Annick Mura, c’est d’abord un regard. Un regard clair, droit, pénétrant, servi par un esprit d’analyse. Mais ce regard, on le sent tout de suite, ne juge pas.

C’est ce qui fait qu’on l’accepte. Elle voit, puis elle écoute. Elle reçoit des informations de “l’autre” avant de lui rendre les siennes, qui sont des connaissances, officiellement un enseignement, en fait des éléments pour s’imprégner au mieux d’une école de vie : le cheval.
Tout cela est confus. Et pourtant, quel chemin de vie !
Annick naît à Chaumont. Elle grandit au sein d’une fratrie de quatre enfants. La famille vivra à Bologne, puis Nogent, avant de partir en Normandie. La Normandie, patrie du cheval. Alors forcément, ce qui doit advenir advient : lors d’un camp de vacances de La Poste qui installe ses quartiers au sein d’un centre équestre, on lui confie un cheval. «C’est la révélation.» Dans l’instant, sa vie bascule : «Je veux être palefrenier» déclare l’enfant qui ne sait pas encore que la fonction peut se décliner au féminin. Elle n’a que faire de la grammaire ; elle veut s’enrichir au contact du vivant.
Elle apprend donc les bases en Normandie. Elle choisit de devenir monitrice. Sa formation, elle la fera… à Chaumont, en tant qu’élève du mythique Jean Sourisseau et passe son monitorat en 1987. Tout en ayant deux enfants, elle exerce en tant que monitrice à Commercy, puis Nancy. Du classique.
Le second choc de sa carrière intervient le jour où elle apprend que sa candidature est acceptée à Saumur. Pour ceux qui ne fréquentent pas assidûment des écuries, Saumur, c’est un peu le Polytechnique des cavaliers. Le top du top. La jeune femme, qui n’avait jamais eu de plan de carrière, est invitée par la vie à épouser un rêve éveillé : «Plus j’avançais, plus j’avais envie d’apprendre.» Elle en sort enrichie d’une expérience à nulle autre pareille pour travailler avec les chevaux.

Le miroir aux émotions

Annick crée un poney club à Sapignicourt. Mais seule, avec désormais trois enfants, elle s’épuise. Elle choisit alors le statut d’entraîneur itinérant, pour les clubs en quête d’enseignants de haut niveau. C’est ainsi qu’elle est arrivée au club d’équitation de la Ferme de la Dhuys, près de Prauthoy, où elle officie désormais pour le plus grand bonheur des jeunes élèves.
Voilà pour le parcours professionnel. Il se trouve que cette expérience acquise au contact des chevaux a influencé sa façon d’appréhender les choses de la vie, sa relation au vivant, donc aussi avec les humains. Parce qu’un cheval, ce n’est pas une paire de skis ou un vélo ; il réagit, il pense, il vous devine, il vous comprend (ou pas), il vous obéit (ou pas).

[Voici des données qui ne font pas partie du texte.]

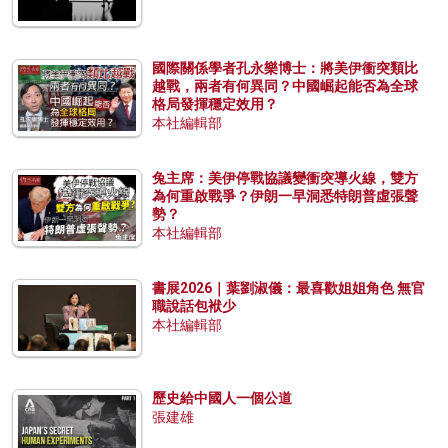
國際關係學者孔永樂博士：將美伊衝突類比
越戰，兩者有何異同？中國崛起能否為全球
格局發揮穩定效用？
本社編輯部
兔主席：美伊停戰協議變衝突導火線，雙方
為何重啟戰爭？伊朗一早洞悉特朗普虛張聲
勢？
本社編輯部
書展2026｜葉劉淑儀：最喜歡姐姐角色 無官
職說話包袱少
本社編輯部
歷史給中國人一個公道
張建雄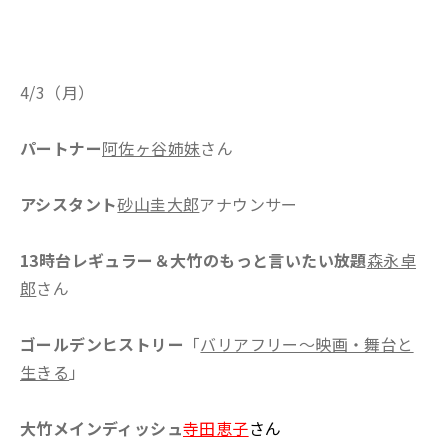
4/3（月）
パートナー
阿佐ヶ谷姉妹
さん
アシスタント
砂山圭大郎
アナウンサー
13時台レギュラー＆大竹のもっと言いたい放題
森永卓
郎
さん
ゴールデンヒストリー
「
バリアフリー～映画・舞台と
生きる
」
大竹メインディッシュ
寺田恵子
さん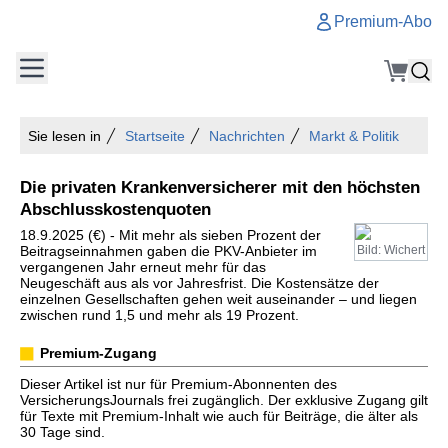
Premium-Abo
Sie lesen in
Startseite
Nachrichten
Markt & Politik
Die privaten Krankenversicherer mit den höchsten
Abschlusskostenquoten
18.9.2025 (€) - Mit mehr als sieben Prozent der
Beitragseinnahmen gaben die PKV-Anbieter im
Bild: Wichert
vergangenen Jahr erneut mehr für das
Neugeschäft aus als vor Jahresfrist. Die Kostensätze der
einzelnen Gesellschaften gehen weit auseinander – und liegen
zwischen rund 1,5 und mehr als 19 Prozent.
Premium-Zugang
Dieser Artikel ist nur für Premium-Abonnenten des
VersicherungsJournals frei zugänglich. Der exklusive Zugang gilt
für Texte mit Premium-Inhalt wie auch für Beiträge, die älter als
30 Tage sind.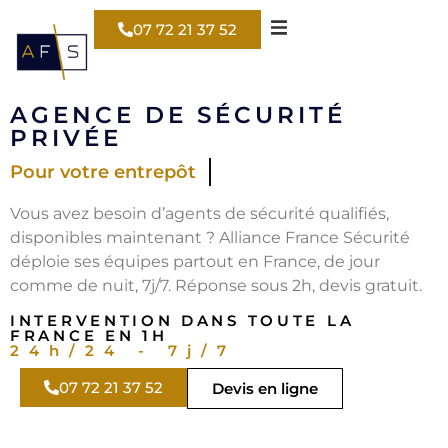
07 72 21 37 52
AGENCE DE SÉCURITÉ
PRIVÉE
Pour votre entrepôt
Vous avez besoin d’agents de sécurité qualifiés,
disponibles maintenant ? Alliance France Sécurité
déploie ses équipes partout en France, de jour
comme de nuit, 7j/7. Réponse sous 2h, devis gratuit.
INTERVENTION DANS TOUTE LA
FRANCE EN 1H
24h/24 - 7j/7
07 72 21 37 52
Devis en ligne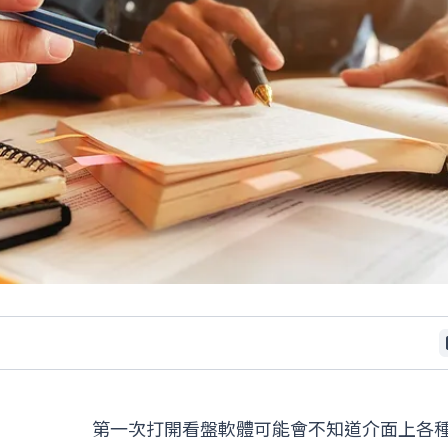
第一次打開看盤軟體可能會不知道介面上各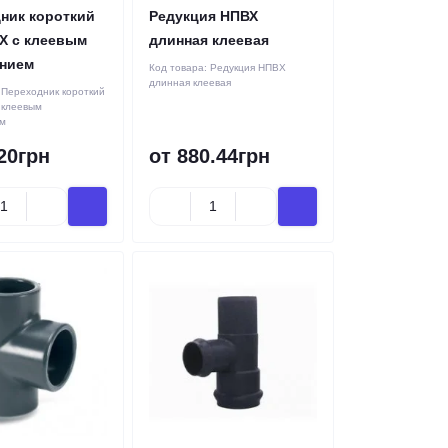
ник короткий
Редукция НПВХ
Х с клеевым
длинная клеевая
нием
Код товара:
Редукция НПВХ
длинная клеевая
:
Переходник короткий
 клеевым
м
20грн
от 880.44грн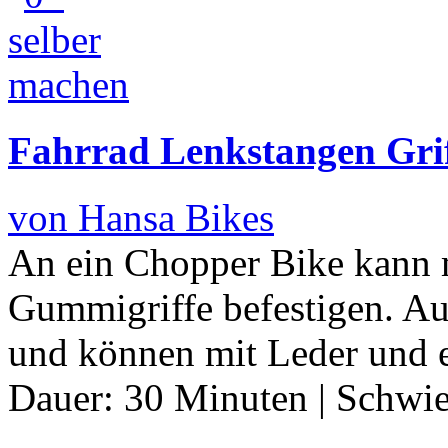
Fahrrad Lenkstangen Grif
von Hansa Bikes
An ein Chopper Bike kann 
Gummigriffe befestigen. Au
und können mit Leder und e
Dauer:
30 Minuten
|
Schwie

C’est le plus subtil miroir des émotions de l’humain. Il soigne, aussi, les fêlures les plus intimes, les peurs enfouies. Pour Annick, l’équitation telle qu’elle l’enseigne «est une école de vie, une école de la relation à l’autre». Si vous vous risquez à lui présenter «un cheval qui a un problème», elle vous fera comprendre, en y mettant les formes, que le problème se niche bien davantage dans la relation entre ce cheval et son propriétaire.

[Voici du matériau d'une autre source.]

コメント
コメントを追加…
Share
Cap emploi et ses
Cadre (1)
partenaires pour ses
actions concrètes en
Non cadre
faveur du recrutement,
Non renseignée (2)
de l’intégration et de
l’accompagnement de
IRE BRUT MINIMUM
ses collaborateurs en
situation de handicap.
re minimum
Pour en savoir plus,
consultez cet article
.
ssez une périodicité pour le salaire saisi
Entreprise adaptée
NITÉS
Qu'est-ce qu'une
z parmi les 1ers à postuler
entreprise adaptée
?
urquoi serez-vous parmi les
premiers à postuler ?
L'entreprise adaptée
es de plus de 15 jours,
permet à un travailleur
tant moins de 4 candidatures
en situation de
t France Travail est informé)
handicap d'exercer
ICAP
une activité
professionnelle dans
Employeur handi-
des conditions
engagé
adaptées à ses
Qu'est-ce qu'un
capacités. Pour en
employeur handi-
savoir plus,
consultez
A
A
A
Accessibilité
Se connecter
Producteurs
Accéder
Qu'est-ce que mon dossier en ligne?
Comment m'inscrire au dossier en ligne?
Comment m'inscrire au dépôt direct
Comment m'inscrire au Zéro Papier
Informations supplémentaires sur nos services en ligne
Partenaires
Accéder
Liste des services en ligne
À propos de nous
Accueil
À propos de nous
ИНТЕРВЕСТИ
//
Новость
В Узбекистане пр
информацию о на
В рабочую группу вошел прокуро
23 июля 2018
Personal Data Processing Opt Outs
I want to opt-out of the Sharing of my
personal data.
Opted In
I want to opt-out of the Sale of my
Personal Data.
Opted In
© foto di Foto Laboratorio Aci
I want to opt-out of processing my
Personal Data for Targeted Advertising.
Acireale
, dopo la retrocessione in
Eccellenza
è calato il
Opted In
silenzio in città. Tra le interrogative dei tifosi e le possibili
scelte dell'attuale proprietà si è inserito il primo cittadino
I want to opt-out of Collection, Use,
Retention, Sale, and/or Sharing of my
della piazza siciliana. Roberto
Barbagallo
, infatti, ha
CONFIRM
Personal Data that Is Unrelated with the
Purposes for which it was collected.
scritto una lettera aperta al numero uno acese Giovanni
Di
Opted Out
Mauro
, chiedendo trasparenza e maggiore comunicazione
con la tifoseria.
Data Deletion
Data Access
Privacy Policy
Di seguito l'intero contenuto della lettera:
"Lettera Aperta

Cette approche du vivant qui enrichit l’humain dépasse largement le strict cadre de l’équitation. C’est devenu un art de vivre et de penser mâtiné de bio, de protéines végétales, d’empathie, de partages, d’engagements. «Je veux vivre complètement mes choix…» Elle n’a pas le temps de développer. Ses élèves viennent d’entrer dans la salle de club, les yeux brillants d’impatience. Ce qu’elle partage avec eux, ici, c’est prioritaire. Il y a tant de choses à faire passer.